Please return, with no alterations, the lines below from the very first through the one that contains "Task: Click on the ENG".

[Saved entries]
BEGIN

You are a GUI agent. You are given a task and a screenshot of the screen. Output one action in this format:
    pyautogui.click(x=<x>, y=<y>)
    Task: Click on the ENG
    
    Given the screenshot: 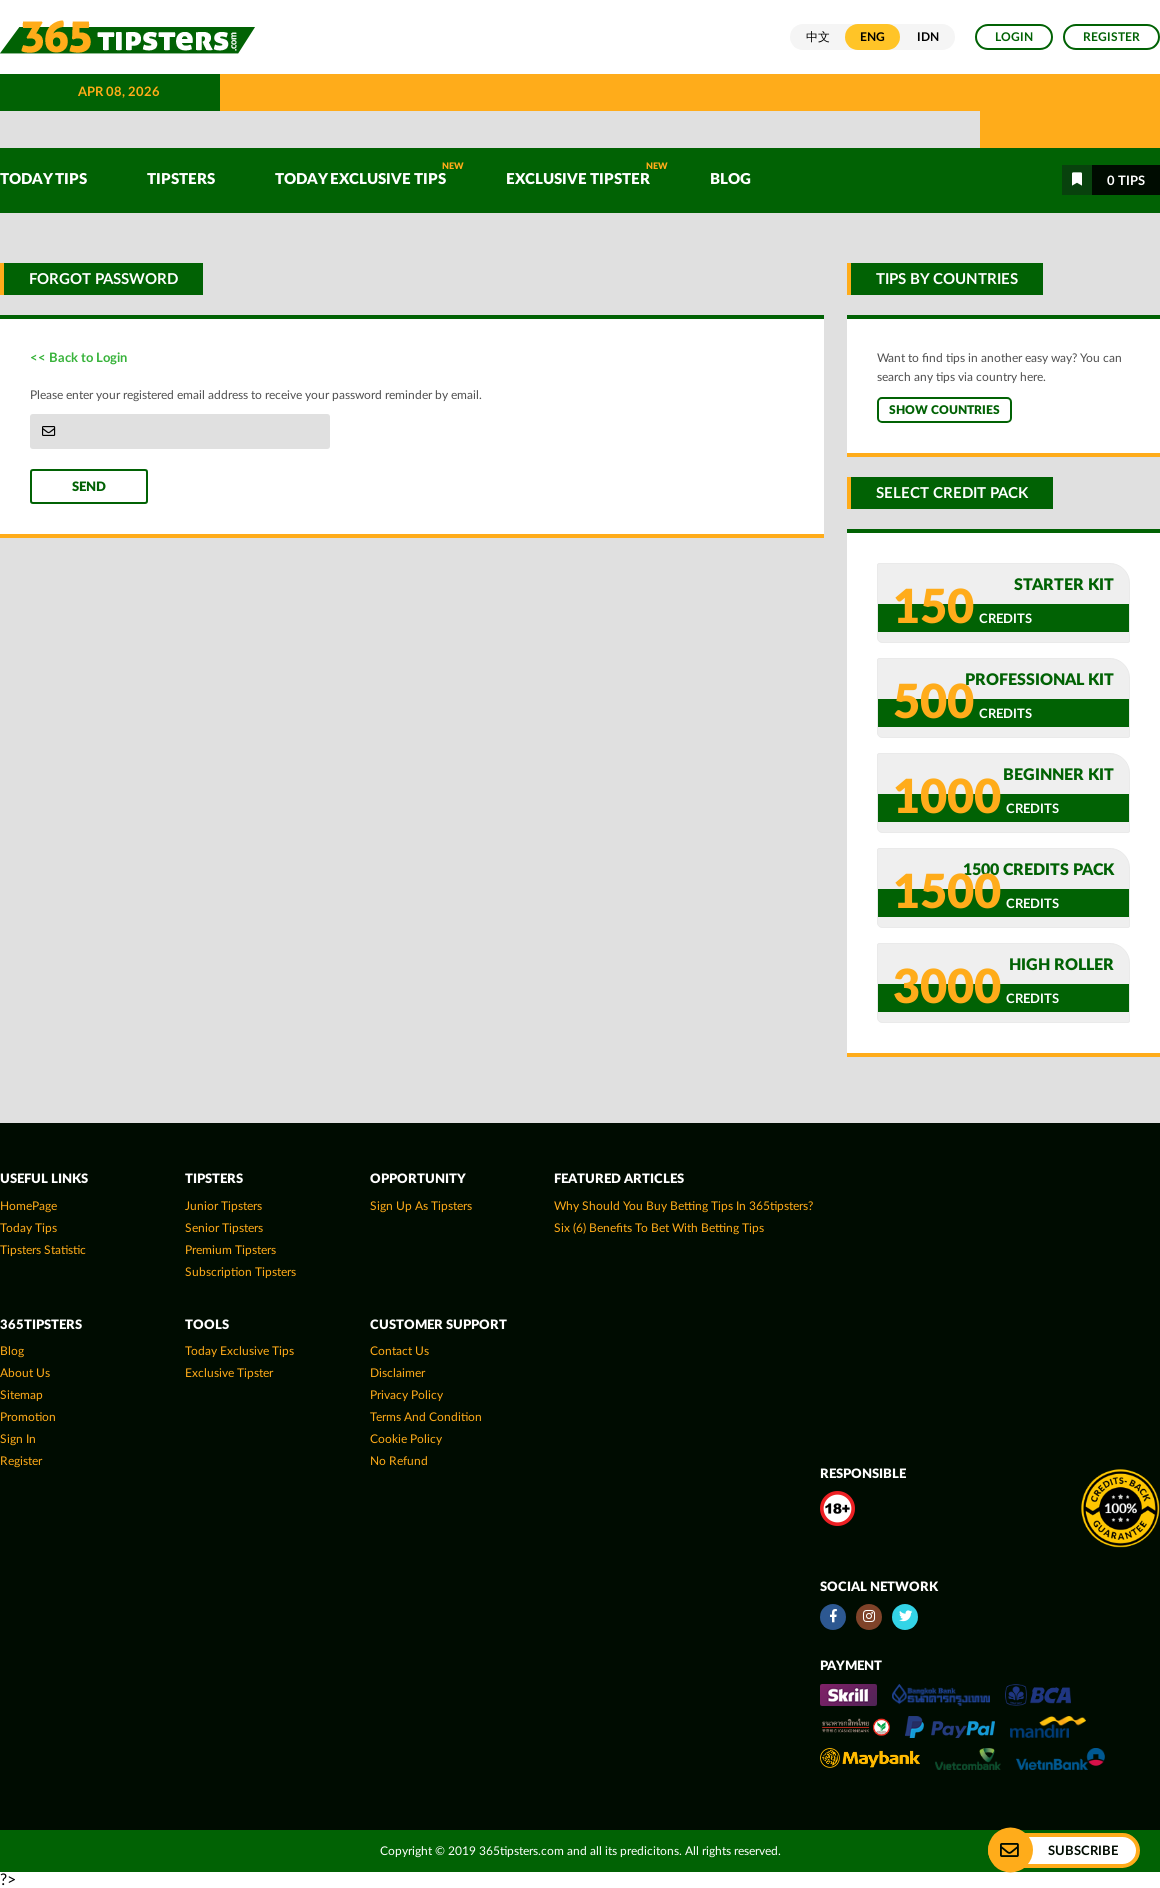 What is the action you would take?
    pyautogui.click(x=872, y=37)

END

**Solution to the exercise**
You are a GUI agent. You are given a task and a screenshot of the screen. Output one action in this format:
    pyautogui.click(x=<x>, y=<y>)
    Task: Click on the ENG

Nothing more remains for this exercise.